What needs to be done → Whenever a line in the data below includes the string "cores", copy it out.
********
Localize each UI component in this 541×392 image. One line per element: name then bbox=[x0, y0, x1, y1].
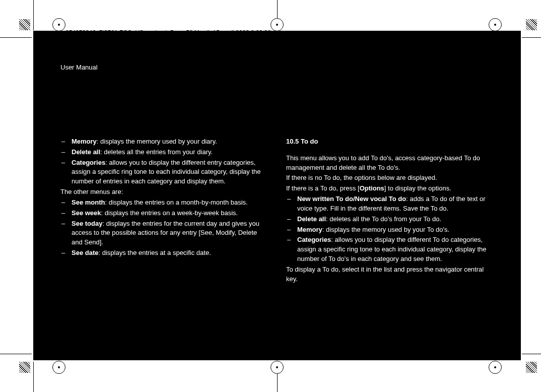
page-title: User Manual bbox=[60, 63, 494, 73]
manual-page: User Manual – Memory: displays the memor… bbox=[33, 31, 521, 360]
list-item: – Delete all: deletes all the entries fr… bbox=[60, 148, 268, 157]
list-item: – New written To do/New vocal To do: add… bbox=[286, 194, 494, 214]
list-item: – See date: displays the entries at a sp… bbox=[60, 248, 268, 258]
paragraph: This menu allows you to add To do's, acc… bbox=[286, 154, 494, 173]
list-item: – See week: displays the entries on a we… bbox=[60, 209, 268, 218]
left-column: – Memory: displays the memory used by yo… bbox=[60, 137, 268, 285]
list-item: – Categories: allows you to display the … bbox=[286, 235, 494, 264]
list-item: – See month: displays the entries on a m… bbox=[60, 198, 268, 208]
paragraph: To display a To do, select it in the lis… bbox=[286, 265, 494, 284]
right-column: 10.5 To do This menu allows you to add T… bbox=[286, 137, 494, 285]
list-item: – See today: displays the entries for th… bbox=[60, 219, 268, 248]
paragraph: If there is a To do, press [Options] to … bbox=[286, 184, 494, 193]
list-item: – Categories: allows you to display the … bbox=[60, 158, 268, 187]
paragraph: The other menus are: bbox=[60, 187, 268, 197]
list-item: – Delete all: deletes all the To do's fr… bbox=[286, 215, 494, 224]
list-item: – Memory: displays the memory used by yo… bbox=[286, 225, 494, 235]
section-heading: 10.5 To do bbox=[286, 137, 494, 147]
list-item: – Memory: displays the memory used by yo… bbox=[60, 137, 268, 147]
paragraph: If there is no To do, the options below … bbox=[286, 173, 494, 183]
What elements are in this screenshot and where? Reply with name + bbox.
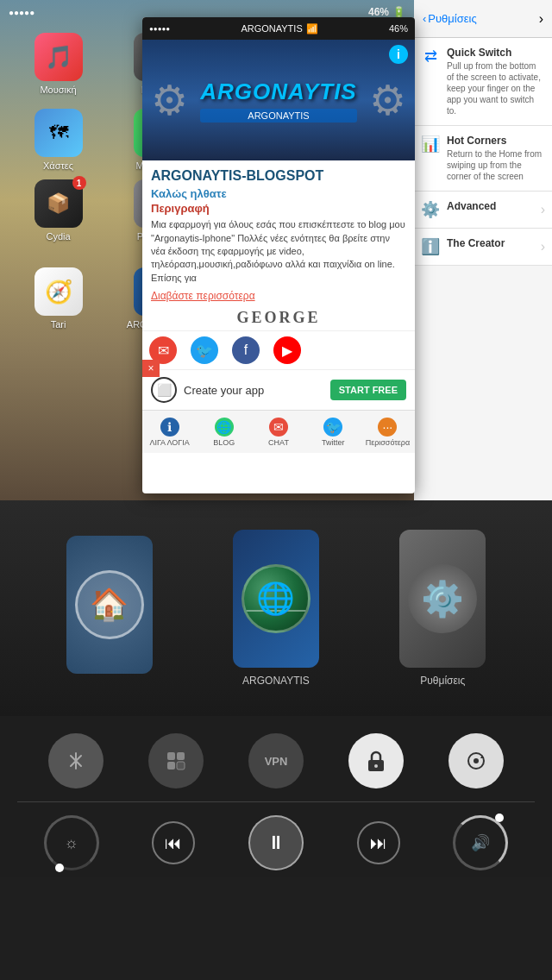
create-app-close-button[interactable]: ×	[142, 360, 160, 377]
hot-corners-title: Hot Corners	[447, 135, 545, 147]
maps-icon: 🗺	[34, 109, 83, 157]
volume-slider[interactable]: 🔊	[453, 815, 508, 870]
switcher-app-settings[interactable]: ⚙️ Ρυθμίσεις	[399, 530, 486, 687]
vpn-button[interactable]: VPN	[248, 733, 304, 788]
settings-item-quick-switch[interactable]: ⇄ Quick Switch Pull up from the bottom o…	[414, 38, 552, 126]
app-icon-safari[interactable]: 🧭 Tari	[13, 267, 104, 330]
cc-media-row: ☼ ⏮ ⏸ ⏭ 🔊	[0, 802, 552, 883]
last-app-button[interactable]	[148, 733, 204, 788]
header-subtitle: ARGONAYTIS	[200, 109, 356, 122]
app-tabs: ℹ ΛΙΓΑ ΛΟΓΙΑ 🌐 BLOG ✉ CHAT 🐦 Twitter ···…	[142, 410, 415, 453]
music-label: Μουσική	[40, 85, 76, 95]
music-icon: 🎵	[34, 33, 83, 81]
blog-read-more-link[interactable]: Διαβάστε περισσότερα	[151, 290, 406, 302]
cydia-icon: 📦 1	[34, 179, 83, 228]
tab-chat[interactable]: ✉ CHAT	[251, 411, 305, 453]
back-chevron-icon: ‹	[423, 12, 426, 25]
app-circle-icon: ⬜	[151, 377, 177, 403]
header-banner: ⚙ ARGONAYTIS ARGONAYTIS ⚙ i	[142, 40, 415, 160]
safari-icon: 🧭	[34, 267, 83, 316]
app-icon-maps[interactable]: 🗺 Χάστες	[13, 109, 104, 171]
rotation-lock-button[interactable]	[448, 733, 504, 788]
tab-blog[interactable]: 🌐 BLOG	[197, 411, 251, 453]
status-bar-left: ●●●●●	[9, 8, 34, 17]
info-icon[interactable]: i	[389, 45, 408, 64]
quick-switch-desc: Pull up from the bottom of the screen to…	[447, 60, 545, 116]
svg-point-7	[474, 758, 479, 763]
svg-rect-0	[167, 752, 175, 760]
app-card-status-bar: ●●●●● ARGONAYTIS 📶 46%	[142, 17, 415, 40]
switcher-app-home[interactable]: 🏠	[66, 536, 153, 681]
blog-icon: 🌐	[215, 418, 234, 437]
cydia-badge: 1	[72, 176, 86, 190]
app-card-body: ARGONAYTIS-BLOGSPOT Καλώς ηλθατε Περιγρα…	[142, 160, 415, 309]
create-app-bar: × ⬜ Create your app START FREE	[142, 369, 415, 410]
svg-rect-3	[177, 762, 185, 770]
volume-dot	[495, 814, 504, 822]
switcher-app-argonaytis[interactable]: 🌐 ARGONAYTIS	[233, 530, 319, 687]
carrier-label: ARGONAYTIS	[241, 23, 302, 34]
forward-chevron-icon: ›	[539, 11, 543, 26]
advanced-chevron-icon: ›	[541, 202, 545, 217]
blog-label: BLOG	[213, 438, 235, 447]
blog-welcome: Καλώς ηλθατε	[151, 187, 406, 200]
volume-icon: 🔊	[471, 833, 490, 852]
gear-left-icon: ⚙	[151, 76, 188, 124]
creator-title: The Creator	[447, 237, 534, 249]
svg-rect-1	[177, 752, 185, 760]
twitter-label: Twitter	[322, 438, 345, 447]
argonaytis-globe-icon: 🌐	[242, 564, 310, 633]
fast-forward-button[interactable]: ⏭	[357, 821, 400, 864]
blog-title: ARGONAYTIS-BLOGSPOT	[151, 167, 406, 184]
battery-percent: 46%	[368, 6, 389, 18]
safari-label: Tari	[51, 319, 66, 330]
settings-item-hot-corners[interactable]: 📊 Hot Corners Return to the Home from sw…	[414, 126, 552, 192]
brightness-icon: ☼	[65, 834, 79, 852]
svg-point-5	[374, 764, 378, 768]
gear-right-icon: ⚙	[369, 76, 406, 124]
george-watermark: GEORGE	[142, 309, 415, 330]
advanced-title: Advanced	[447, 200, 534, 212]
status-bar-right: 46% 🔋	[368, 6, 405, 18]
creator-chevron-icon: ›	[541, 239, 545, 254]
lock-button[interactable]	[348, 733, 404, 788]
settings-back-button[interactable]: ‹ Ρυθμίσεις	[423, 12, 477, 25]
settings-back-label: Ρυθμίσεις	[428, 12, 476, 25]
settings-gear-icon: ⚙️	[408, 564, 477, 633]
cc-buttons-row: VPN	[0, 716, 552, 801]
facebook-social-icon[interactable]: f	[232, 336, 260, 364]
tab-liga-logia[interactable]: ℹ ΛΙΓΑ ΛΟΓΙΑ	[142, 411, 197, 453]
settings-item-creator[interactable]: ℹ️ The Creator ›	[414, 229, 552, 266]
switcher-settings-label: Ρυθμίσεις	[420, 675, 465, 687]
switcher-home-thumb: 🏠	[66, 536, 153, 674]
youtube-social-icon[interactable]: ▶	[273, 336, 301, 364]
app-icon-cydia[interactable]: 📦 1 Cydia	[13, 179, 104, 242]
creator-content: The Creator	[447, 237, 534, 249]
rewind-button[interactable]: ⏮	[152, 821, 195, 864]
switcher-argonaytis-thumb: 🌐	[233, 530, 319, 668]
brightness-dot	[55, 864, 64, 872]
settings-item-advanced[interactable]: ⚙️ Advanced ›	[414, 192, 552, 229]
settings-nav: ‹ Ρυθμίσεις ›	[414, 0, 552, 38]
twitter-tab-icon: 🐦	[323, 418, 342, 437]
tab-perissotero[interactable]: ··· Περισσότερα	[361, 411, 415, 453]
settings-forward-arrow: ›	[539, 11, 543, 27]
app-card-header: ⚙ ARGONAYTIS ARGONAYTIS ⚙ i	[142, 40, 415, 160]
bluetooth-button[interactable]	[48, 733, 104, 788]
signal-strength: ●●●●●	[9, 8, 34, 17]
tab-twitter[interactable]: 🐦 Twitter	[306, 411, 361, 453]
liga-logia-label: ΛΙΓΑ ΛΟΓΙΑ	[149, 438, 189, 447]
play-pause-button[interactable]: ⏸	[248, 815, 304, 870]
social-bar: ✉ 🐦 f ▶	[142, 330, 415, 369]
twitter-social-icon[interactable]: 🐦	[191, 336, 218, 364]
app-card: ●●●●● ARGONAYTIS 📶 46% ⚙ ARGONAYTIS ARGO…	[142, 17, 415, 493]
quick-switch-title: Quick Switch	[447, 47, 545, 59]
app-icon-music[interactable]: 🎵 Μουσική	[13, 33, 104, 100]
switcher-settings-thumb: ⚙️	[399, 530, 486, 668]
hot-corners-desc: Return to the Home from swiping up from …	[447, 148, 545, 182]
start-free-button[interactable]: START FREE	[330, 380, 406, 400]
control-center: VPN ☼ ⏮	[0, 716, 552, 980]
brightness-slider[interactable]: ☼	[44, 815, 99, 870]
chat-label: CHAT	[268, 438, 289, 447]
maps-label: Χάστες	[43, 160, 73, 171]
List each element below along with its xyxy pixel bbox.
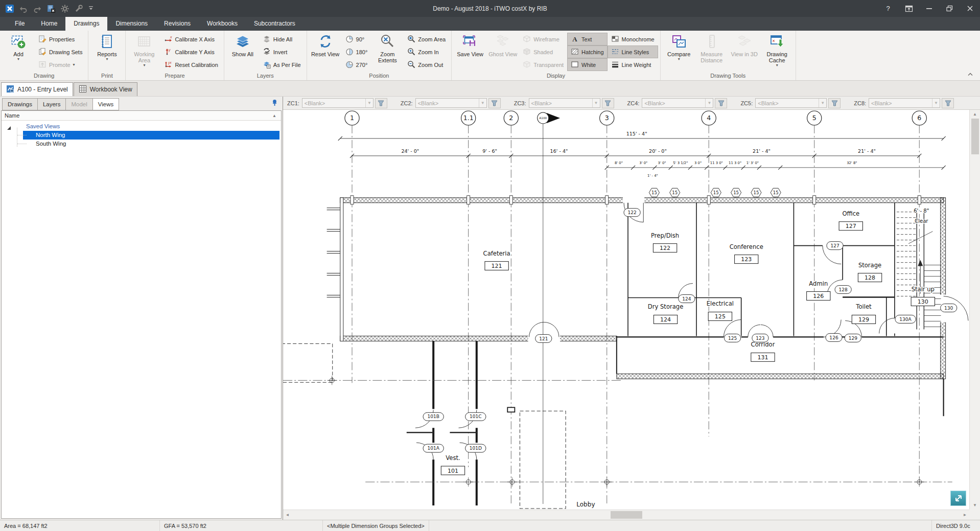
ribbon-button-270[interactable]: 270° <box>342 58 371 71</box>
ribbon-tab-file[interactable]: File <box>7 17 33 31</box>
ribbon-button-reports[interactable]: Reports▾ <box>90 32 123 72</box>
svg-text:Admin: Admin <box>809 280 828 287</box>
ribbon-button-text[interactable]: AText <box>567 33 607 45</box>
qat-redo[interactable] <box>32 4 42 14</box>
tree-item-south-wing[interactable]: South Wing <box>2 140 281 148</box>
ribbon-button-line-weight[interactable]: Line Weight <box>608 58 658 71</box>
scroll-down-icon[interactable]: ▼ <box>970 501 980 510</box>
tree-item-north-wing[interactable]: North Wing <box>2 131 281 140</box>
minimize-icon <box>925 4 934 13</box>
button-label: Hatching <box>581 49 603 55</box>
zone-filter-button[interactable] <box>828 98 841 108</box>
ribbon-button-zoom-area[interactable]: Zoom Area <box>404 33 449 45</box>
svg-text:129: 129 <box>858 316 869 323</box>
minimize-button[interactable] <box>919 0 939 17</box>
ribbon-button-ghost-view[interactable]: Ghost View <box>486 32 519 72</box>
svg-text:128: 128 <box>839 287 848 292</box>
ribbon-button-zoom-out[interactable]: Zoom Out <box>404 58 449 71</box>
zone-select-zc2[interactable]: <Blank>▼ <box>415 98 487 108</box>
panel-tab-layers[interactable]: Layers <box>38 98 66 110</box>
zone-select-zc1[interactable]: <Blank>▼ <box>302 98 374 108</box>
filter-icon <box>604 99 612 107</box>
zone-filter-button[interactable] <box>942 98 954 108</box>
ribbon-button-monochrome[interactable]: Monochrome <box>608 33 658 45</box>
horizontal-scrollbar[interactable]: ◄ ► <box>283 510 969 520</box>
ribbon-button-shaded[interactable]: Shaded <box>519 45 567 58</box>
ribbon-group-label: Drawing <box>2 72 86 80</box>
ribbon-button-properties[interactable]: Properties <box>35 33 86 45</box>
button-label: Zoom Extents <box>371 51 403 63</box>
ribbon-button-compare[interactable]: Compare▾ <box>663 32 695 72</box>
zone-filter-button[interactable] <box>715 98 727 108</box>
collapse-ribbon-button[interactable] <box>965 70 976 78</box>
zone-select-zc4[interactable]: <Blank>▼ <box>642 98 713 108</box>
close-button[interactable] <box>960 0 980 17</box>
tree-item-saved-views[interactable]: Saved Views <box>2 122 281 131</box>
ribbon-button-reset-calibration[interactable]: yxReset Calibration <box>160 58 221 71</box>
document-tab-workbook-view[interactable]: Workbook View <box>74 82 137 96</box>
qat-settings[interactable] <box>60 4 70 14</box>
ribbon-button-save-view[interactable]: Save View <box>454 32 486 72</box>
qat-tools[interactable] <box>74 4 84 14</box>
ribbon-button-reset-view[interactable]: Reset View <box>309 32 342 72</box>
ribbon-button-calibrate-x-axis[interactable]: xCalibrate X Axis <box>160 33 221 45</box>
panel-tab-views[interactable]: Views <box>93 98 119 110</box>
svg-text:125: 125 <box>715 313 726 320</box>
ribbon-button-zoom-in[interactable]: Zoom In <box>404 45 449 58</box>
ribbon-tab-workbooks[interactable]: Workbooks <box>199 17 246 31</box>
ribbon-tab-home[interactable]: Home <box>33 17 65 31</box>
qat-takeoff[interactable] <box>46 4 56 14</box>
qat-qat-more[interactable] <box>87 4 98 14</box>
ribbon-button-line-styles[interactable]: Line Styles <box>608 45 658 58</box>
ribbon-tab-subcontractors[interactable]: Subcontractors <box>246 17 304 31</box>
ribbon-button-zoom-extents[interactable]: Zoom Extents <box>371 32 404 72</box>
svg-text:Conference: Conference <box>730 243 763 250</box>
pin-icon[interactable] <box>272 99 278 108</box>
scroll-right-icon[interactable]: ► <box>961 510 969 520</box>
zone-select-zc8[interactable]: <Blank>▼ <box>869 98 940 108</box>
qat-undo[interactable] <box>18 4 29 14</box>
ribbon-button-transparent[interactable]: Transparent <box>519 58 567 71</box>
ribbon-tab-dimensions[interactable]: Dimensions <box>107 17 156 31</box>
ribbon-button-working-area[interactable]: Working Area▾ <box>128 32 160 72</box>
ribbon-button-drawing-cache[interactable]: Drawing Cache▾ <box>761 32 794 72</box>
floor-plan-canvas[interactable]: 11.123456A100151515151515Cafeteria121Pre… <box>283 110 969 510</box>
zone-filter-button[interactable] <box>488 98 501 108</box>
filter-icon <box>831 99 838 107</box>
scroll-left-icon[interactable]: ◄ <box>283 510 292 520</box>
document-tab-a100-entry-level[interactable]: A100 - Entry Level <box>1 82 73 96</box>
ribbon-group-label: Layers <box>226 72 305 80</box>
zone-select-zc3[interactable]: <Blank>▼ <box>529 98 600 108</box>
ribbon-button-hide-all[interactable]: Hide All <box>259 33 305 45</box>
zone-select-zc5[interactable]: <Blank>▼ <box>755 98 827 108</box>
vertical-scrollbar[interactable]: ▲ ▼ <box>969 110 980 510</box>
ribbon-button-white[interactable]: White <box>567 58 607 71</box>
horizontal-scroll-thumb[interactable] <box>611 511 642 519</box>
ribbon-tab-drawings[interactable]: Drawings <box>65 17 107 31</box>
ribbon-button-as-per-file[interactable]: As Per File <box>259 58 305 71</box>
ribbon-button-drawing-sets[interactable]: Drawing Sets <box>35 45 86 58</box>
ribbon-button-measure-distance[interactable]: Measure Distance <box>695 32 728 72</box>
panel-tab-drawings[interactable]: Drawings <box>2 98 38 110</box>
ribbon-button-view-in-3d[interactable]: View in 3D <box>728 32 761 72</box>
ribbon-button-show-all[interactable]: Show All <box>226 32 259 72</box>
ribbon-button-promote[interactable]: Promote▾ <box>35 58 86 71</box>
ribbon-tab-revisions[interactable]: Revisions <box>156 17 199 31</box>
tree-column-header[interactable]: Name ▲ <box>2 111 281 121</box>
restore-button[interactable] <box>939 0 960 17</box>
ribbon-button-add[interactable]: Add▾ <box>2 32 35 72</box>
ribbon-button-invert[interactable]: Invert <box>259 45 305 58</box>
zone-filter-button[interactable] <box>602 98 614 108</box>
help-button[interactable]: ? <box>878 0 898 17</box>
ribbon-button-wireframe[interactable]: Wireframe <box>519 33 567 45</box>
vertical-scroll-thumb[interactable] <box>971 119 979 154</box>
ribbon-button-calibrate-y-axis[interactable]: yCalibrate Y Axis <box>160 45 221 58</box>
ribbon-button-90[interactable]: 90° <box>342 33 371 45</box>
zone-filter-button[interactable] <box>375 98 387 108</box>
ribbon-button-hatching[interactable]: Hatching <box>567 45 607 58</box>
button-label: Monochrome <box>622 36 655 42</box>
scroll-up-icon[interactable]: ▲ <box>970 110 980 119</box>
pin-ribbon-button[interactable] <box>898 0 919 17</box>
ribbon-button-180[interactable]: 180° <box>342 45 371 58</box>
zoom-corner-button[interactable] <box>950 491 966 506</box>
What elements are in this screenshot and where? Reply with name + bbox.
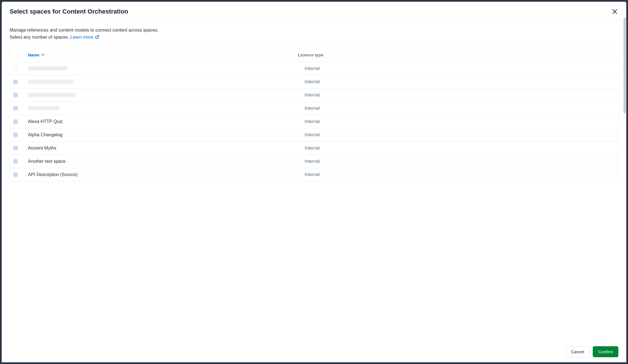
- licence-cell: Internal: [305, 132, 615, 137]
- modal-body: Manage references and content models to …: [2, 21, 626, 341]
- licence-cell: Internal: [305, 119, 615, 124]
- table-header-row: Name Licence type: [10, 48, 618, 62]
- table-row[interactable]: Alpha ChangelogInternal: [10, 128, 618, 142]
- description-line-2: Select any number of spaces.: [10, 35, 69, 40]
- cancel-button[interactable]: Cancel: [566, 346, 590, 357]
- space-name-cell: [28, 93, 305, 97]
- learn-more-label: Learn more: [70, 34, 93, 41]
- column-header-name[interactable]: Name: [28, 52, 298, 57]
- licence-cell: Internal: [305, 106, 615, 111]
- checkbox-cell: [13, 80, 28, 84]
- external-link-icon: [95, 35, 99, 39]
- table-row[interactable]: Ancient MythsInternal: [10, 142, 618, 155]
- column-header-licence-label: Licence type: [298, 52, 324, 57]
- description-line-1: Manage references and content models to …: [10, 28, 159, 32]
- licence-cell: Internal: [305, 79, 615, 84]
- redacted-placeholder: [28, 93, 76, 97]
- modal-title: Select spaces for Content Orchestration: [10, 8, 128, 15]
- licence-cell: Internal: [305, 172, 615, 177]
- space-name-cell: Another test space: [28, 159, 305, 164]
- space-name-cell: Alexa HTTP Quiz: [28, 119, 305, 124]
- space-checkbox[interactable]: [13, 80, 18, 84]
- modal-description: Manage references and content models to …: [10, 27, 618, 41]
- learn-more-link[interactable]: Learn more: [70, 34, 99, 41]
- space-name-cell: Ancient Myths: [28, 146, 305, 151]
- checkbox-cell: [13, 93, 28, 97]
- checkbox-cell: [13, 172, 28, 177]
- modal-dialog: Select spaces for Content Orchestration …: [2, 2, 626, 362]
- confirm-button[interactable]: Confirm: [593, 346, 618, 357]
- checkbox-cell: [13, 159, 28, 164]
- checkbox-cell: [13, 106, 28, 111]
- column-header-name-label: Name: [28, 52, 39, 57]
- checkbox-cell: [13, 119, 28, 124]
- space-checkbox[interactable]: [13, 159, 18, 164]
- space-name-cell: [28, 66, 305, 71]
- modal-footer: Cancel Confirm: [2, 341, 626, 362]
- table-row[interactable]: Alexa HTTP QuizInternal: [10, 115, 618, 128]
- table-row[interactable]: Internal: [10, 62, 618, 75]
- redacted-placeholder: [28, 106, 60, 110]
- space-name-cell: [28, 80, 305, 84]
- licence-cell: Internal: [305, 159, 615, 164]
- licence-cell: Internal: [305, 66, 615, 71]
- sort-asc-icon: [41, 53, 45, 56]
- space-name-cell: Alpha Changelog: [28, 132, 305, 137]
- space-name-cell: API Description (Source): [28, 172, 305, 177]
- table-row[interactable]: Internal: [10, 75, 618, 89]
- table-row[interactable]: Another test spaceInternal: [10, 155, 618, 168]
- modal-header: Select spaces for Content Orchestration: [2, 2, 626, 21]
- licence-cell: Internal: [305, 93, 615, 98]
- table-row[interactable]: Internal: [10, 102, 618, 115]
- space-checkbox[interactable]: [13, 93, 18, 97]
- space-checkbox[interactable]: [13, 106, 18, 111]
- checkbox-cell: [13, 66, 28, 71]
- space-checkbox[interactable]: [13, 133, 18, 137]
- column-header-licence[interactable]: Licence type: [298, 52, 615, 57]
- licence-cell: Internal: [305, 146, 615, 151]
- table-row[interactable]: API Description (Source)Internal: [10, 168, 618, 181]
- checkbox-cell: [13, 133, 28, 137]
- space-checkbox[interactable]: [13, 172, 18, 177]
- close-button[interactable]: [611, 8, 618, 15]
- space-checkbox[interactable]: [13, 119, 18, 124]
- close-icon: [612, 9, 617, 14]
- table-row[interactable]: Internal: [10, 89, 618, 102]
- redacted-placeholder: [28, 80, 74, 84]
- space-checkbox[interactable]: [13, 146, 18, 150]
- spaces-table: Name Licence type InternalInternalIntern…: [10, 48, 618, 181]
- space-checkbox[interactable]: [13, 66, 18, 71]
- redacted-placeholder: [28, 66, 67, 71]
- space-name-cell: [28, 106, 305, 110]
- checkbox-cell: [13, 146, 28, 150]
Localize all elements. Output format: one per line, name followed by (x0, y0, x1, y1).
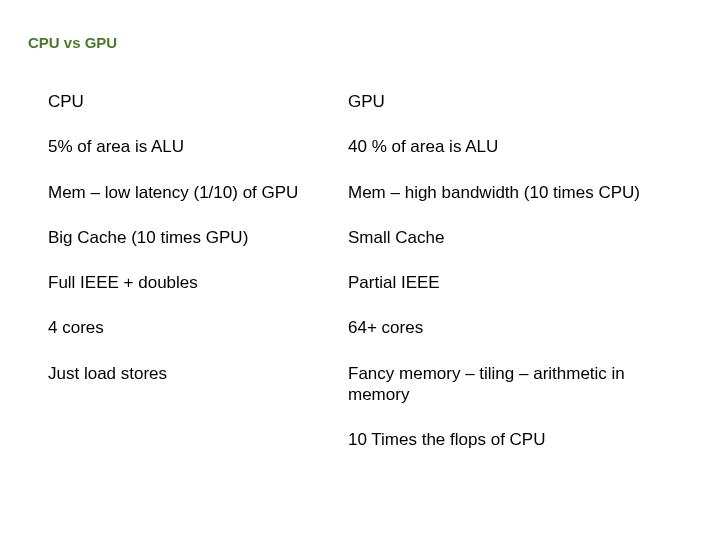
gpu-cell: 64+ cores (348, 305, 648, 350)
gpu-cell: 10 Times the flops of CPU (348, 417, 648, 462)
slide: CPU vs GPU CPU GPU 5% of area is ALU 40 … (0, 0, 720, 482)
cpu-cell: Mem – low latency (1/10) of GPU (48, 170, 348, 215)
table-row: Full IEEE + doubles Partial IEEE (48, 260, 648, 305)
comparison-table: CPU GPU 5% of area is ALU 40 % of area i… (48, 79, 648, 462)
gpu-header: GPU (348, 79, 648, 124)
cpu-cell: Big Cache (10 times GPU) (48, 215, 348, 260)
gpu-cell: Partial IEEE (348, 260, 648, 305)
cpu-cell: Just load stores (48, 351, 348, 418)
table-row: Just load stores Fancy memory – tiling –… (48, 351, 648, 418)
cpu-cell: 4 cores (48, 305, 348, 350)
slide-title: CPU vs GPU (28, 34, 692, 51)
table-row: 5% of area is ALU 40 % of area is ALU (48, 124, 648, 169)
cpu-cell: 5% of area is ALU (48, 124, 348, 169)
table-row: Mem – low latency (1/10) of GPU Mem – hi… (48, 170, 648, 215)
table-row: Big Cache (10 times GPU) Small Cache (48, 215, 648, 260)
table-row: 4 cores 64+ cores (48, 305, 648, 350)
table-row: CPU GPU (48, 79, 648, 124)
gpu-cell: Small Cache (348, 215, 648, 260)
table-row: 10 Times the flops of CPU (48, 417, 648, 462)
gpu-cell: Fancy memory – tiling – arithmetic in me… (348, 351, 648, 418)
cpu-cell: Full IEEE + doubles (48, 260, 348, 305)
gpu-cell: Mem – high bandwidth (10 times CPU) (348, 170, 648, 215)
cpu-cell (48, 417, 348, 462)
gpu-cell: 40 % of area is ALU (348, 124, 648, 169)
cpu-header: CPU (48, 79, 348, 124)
********
Response →
gpu-cell: 64+ cores (348, 305, 648, 350)
cpu-cell: 4 cores (48, 305, 348, 350)
table-row: 4 cores 64+ cores (48, 305, 648, 350)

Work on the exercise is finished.